**Task to carry out**
Please set down word for word every line from the one holding "The width and height of the screenshot is (187, 2576)." to the end of the data below, both included.

**The records**

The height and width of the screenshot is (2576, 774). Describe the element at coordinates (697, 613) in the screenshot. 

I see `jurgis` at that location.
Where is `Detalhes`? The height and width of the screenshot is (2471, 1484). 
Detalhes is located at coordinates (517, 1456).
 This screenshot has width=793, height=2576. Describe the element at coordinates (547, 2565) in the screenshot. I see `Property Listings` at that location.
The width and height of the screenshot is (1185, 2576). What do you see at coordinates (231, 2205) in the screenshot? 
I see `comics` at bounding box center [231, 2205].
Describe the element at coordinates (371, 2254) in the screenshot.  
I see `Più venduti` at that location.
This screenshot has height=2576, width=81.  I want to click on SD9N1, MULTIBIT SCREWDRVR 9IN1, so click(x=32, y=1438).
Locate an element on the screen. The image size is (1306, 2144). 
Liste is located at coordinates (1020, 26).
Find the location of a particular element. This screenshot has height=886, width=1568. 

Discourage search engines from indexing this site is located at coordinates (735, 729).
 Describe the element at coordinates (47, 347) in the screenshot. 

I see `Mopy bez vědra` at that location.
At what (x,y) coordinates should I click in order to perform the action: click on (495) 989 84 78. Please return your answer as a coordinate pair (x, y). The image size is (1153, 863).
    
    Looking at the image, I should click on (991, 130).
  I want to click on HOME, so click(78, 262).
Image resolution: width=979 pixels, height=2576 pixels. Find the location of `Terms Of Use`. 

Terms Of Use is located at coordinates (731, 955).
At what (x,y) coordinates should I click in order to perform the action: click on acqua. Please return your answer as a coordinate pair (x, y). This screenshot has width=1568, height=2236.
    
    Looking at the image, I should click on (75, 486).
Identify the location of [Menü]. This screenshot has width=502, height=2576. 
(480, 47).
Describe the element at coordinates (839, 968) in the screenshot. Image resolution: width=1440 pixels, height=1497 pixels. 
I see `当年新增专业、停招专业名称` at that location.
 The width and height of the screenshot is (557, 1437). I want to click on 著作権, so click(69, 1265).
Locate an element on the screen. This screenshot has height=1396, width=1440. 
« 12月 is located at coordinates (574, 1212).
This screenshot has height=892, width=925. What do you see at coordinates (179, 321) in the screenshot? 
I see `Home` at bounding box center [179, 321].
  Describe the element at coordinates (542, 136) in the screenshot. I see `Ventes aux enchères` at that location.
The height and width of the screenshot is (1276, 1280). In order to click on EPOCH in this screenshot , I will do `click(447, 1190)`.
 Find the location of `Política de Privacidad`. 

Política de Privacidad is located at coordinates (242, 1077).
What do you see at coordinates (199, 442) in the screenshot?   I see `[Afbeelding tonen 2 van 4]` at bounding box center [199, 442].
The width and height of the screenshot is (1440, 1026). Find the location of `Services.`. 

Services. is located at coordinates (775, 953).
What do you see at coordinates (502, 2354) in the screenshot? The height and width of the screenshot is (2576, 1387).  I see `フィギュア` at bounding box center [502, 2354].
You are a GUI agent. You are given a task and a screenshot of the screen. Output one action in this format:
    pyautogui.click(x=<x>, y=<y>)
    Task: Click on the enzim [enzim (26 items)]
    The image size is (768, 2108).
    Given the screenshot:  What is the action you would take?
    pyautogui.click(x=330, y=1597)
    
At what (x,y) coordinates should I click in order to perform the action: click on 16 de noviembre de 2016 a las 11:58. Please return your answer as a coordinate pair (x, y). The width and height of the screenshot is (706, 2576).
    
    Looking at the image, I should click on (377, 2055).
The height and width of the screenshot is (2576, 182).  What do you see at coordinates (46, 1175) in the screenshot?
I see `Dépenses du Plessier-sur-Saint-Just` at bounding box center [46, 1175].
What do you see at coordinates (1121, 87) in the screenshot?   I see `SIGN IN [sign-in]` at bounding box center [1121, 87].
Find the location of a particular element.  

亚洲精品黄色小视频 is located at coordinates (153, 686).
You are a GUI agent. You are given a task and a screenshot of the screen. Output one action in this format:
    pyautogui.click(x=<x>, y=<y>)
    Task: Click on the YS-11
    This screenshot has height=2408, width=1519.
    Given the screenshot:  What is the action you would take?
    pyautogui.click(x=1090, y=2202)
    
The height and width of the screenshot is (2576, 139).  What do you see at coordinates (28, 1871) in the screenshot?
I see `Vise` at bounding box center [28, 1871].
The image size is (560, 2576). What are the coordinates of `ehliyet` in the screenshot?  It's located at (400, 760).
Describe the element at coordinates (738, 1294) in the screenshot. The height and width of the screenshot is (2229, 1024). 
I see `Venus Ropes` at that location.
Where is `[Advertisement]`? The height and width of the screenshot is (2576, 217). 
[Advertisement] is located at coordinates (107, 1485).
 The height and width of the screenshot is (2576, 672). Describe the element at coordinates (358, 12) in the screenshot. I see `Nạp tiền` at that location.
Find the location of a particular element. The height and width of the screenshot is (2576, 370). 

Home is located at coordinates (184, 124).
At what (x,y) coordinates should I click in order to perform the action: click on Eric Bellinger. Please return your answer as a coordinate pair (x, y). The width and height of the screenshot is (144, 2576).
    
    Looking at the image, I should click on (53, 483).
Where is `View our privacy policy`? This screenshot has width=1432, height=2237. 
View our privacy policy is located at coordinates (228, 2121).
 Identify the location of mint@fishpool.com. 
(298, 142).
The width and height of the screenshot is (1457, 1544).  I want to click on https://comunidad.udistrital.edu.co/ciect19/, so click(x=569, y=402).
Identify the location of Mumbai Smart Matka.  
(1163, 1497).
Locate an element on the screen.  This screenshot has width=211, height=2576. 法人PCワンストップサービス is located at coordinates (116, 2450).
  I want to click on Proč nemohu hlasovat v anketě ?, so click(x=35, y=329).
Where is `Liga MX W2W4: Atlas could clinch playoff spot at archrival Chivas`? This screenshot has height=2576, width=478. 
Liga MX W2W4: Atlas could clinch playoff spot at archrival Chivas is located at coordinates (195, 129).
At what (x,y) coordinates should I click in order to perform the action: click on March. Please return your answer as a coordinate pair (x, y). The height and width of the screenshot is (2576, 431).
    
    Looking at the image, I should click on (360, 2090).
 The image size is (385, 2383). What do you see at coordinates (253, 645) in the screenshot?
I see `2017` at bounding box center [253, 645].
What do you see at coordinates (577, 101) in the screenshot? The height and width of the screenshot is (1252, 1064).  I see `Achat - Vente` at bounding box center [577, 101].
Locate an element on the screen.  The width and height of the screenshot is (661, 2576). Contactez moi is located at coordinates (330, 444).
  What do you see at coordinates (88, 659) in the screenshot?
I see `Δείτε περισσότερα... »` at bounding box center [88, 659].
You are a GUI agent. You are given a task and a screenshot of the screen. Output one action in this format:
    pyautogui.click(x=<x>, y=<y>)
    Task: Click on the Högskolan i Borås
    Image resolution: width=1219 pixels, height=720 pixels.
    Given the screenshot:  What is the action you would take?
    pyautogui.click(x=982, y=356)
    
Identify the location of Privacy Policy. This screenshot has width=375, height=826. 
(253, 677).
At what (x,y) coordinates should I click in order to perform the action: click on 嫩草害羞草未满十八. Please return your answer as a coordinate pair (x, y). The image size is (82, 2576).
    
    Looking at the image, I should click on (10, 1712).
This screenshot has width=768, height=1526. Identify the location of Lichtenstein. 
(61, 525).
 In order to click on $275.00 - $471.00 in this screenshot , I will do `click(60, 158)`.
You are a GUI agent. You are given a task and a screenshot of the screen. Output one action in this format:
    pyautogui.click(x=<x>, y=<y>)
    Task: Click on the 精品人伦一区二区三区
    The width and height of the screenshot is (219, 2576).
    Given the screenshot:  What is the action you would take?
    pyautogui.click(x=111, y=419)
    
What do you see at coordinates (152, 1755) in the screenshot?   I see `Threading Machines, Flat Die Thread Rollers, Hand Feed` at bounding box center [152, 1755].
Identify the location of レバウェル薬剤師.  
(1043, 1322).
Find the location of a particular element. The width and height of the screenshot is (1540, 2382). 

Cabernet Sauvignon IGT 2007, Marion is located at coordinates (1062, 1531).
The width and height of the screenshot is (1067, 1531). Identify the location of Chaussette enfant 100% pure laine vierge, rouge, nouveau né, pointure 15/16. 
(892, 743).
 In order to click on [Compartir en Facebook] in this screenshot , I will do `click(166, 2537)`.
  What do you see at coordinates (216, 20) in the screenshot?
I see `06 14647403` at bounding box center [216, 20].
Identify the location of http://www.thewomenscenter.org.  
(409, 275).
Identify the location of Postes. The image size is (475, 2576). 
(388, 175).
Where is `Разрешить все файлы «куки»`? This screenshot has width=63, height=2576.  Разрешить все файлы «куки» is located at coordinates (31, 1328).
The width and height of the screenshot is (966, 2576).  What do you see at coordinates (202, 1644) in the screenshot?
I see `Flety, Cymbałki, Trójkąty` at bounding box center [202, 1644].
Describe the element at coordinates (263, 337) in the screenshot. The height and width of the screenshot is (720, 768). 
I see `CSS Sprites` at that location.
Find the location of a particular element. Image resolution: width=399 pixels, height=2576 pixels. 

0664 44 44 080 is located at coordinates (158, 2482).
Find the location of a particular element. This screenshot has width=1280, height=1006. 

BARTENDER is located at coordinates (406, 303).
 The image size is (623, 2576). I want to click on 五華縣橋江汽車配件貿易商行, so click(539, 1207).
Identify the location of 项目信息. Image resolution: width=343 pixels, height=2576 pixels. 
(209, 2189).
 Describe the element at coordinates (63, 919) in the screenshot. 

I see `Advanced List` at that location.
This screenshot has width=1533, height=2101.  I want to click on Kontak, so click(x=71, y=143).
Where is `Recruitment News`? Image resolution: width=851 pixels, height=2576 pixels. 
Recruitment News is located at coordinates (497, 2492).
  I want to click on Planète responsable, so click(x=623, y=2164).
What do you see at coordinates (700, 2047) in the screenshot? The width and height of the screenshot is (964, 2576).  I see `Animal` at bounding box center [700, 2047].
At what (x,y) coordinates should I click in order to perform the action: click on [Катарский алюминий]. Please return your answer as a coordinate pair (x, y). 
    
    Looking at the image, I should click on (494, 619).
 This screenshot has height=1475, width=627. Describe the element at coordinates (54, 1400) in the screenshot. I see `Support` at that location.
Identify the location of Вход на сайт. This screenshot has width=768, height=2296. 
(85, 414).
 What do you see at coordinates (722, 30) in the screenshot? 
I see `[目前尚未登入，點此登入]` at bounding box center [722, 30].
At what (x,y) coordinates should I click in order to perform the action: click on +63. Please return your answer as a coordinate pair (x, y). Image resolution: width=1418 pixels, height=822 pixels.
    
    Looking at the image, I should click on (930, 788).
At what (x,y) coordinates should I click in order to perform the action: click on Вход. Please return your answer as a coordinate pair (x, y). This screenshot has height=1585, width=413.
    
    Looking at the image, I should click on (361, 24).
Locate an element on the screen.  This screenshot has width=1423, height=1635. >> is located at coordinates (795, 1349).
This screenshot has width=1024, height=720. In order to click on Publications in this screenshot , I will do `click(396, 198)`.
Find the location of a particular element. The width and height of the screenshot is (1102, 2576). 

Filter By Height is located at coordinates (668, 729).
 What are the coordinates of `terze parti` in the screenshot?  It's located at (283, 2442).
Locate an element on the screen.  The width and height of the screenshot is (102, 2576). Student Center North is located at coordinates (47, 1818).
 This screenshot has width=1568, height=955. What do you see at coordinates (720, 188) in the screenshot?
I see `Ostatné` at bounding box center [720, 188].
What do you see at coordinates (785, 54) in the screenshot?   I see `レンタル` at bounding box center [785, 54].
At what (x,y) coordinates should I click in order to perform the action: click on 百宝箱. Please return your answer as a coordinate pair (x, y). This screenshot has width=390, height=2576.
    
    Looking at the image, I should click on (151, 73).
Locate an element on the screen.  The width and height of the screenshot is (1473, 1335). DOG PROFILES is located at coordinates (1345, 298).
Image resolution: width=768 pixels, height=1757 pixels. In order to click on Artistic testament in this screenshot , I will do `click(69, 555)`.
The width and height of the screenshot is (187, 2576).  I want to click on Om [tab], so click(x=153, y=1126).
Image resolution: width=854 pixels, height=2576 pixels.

**Exercise answer**
The width and height of the screenshot is (187, 2576).  I want to click on Om [tab], so click(x=153, y=1126).
Image resolution: width=854 pixels, height=2576 pixels.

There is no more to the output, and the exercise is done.